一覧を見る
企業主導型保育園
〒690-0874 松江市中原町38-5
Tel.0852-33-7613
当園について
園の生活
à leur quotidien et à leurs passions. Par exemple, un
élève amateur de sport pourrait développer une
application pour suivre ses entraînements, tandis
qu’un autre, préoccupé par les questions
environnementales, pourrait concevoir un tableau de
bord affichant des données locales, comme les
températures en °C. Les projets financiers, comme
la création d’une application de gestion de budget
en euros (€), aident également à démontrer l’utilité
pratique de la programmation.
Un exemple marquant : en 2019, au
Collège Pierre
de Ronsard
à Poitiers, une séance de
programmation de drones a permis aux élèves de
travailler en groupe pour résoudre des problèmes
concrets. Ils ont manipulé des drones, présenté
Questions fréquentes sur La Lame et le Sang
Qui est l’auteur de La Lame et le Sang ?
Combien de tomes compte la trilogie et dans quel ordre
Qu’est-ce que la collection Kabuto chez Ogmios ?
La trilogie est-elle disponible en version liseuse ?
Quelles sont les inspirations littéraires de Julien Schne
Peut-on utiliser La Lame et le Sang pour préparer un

==

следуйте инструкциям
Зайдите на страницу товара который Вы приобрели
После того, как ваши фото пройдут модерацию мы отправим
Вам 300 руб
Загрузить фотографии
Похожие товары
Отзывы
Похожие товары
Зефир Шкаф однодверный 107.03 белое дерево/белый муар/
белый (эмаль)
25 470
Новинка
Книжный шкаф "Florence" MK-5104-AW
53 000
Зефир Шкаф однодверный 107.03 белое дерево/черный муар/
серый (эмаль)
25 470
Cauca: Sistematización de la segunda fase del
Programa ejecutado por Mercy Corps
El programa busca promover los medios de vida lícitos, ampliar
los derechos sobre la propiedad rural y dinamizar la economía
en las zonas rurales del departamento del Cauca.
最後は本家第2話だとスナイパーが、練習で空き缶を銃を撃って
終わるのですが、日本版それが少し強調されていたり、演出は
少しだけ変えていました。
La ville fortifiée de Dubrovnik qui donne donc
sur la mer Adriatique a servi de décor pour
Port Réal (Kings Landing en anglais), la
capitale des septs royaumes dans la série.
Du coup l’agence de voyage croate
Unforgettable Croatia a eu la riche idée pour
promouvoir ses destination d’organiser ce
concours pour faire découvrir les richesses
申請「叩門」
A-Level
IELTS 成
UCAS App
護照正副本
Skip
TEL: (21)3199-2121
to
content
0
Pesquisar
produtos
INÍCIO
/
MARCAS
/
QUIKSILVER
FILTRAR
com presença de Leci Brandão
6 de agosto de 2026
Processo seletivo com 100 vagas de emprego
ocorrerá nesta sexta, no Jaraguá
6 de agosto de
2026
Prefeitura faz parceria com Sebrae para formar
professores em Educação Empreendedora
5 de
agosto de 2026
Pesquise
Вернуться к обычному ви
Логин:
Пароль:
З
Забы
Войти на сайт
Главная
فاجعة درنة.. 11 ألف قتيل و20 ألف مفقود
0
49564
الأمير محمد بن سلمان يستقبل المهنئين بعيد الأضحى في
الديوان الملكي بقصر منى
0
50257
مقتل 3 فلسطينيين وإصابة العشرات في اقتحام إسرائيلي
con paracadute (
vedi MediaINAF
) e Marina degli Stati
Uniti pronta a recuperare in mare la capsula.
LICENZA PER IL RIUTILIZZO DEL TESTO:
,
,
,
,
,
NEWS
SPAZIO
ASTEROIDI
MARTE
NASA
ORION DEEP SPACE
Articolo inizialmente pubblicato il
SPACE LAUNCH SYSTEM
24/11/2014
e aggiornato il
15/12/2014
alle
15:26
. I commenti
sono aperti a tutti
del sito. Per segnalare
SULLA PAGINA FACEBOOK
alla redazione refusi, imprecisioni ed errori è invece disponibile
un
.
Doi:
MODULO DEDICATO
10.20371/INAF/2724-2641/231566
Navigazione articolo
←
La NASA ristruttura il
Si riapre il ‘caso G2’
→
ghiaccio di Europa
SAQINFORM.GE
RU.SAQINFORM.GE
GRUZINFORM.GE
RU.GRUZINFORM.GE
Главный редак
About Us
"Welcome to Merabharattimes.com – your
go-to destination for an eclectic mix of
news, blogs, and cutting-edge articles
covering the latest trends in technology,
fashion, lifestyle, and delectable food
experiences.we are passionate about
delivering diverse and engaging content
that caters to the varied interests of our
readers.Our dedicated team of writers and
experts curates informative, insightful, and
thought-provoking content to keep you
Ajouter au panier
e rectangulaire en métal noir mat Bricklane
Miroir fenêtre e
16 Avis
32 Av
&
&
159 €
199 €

● **DESCRIPTION OF THE TASK**
Filter the listing down to the lines holding the word "муар", and return those.

● **REPLY**
Зефир Шкаф однодверный 107.03 белое дерево/белый муар/
Зефир Шкаф однодверный 107.03 белое дерево/черный муар/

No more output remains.